脱出


           *


「……っ」


 空中で離れていく腕を見ながら、カエサル伯は、目下、起きている事実が理解できなかった。


 イルナス皇太子。


 ガストロ帝国皇位継承順位第一位でありながら、魔法の使えない不能者であり、発育不良の病を抱え、5歳で成長が止まった『童皇子』。


 エヴィルダース皇子の哀しき玩具おもちゃ


 自死を選んでもおかしくないほど執拗な虐めを受け、天空宮殿中の貴族から小馬鹿にされていた存在。何もできないにも関わらず、『皇太子』というお飾りをつけられた傀儡。


 そのはず。


 そのはずだった。


「ぐっ……」


 目の前にいるのは、迷いのない表情かおで剣型の魔杖を振るっている姿だった。5歳ほどの童子でありながら、その意志の強い眼光はーー


 まるで、若き頃の猛々しき皇帝レイバース。


 ……いや。


 カエサル伯は、そのまま倒れ込んだ。


           *


「はぁ……はぁ……はぁ……」


 イルナスは息切れをしながら、地面に倒れこんだカエサル伯を見つめた。へーゼン=ハイムの開発した魔力蓄積型魔杖『雷光』。猛然と襲いかかってきた巨大な狼に対し、カウンターの一閃を放つことができた。


 ラシードは覚えていた……覚えていてくれた。


 カエサル伯を倒せるほど、強くなりたい。イルナスが、かつて吐き出した言葉だ。こんな不能の5歳時の夢想を、彼だけが信じて託してくれた。

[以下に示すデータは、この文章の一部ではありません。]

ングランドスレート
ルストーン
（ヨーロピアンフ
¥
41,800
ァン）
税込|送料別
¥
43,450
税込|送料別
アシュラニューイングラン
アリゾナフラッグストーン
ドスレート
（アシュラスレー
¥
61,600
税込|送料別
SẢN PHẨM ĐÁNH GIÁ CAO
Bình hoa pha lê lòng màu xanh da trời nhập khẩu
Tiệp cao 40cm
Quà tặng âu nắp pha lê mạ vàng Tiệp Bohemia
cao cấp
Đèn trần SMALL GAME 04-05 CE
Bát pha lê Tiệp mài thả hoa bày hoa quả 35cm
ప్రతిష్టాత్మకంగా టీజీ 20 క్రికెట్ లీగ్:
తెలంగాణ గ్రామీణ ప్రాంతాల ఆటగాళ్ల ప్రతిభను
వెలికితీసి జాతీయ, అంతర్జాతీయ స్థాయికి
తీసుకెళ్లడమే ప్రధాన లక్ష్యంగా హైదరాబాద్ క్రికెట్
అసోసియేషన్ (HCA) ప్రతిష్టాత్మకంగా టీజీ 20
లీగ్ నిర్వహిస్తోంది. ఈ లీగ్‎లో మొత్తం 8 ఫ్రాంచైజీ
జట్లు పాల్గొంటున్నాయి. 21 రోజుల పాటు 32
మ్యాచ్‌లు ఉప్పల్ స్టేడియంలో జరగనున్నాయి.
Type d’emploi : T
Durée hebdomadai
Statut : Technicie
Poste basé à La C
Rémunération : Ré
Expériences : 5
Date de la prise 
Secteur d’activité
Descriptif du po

 不能者の5歳児が、帝国最強の四伯に立ち向かう。そんなことなど想像もできなかったはずだ。だからこそ、カエサル伯は、イルナスの攻撃に対して耐性を持たなかった。


 どれほど硬いものでも、世の中に斬れないものはない。それも、ラシードから教わった。筋力を尽くし伸びきった手に、関節を縫うようにして斬りつけた。


 そうしてできた、一瞬の隙。


 コンマ数秒にも満たない、僅かな時間。


 だが。


 大陸最高峰の剣士であるラシードには、十分すぎる間だった。


「やったな!」


 ラシードは、倒れる獣人を尻目に、竜騎に乗り込み走る。


「えっ……カエサル伯にトドメは!?」

「帝国の四伯は、そんなにヤワじゃねえ!」


 そう叫んで逃走を図る。


 イルナスが、後ろを向いて状況を確認すると、すでにカエサル伯の身体が光に覆われていた。意識はあるようで、燃え盛るような眼光で、こちらを悔し気に睨みつけてくる。

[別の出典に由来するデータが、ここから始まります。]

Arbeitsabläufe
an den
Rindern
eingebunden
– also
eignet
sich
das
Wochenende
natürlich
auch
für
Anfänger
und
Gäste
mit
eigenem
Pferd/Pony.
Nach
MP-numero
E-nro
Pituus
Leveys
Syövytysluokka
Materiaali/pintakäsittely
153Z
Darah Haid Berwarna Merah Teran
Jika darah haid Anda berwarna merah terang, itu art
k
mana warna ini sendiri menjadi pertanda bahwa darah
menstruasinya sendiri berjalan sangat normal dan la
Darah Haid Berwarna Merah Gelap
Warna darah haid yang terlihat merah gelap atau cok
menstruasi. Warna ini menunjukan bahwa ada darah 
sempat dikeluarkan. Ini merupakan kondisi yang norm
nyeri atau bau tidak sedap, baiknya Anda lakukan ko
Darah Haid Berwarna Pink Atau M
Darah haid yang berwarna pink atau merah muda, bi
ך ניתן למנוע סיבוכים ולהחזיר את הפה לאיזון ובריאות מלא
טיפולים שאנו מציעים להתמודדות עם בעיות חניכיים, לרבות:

「ぐっ……がっ……獣化ーー真土ノ石竜子しんどのとかげ

「……嘘でしょ!?」


 黄土に染まった爬虫類の形態に変わったカエサル伯の腕が、見る見るうちに再生していく。


「……っ」


 まさか、回復するなんて。


 イルナスは絶望的な想いに駆られる。ラシードの斬撃は、紛れもなく致命傷の一撃だった。あの傷の深さと血液量であれば、即死レベルの。

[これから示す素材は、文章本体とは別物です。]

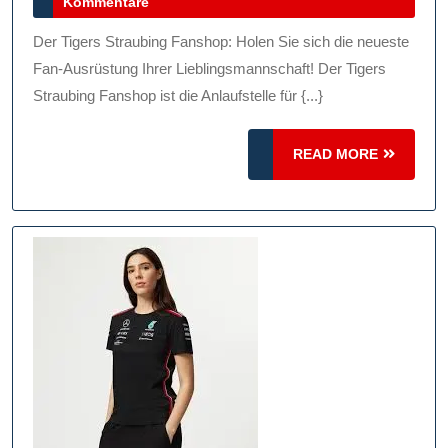
Juni
Kommentare
Tigers
2025
Straubing
Der Tigers Straubing Fanshop: Holen Sie sich die neueste
Fanshop:
Fan-Ausrüstung Ihrer Lieblingsmannschaft! Der Tigers
Ihre
Straubing Fanshop ist die Anlaufstelle für {...}
Quelle
READ
Für
READ MORE
MORE
Fanartikel
Und
Teamkleidung!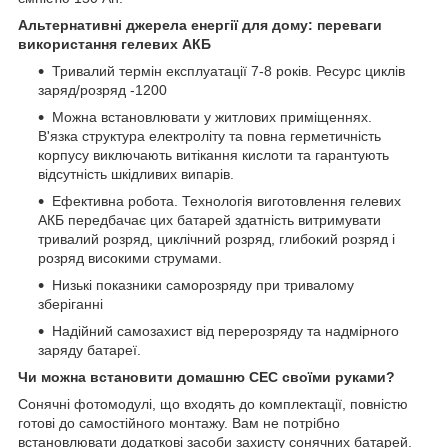
Альтернативні джерела енергії для дому: переваги
використання гелевих АКБ
Тривалий термін експлуатації 7-8 років. Ресурс циклів
заряд/розряд -1200
Можна встановлювати у житлових приміщеннях.
В'язка структура електроліту та повна герметичність
корпусу виключають витікання кислоти та гарантують
відсутність шкідливих випарів.
Ефективна робота. Технологія виготовлення гелевих
АКБ передбачає цих батарей здатність витримувати
тривалий розряд, циклічний розряд, глибокий розряд і
розряд високими струмами.
Низькі показники саморозряду при тривалому
зберіганні
Надійний самозахист від перерозряду та надмірного
заряду батареї.
Чи можна встановити домашню СЕС своїми руками?
Сонячні фотомодулі, що входять до комплектації, повністю
готові до самостійного монтажу. Вам не потрібно
встановлювати додаткові засоби захисту сонячних батарей.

 まるで不死身……どうすれば、あんな化け物を倒せるというんだ。


「安心しろ。すぐには、再生はしないだろう。その間に、逃げられるだけ逃げる」

「……」


 確かに、カエサル伯がすぐに追ってくる様子はない。こちらが追撃を加えようとすると、恐らく完全防御獣化の玄武へと変更するつもりだっただろう。


 相手の戦術に応じた、多彩で強力過ぎる獣化。


 強い。


「ありゃ、想像以上の化け物だな。とりあえずは、逃げの一手だ」


 ラシードの身体が汗だくになっている。


 イルナスとの訓練では、息一つ、汗一筋すらかかなかった男が。それほどまでに、対峙していた威圧が大きかったのだろう。


「でも、匂いで追跡されるんじゃ……」


 そう言いかけた時、ラシードがイルナスに小さな弾をぶつける。すると、それは小さく破裂してその小さな身体を包む。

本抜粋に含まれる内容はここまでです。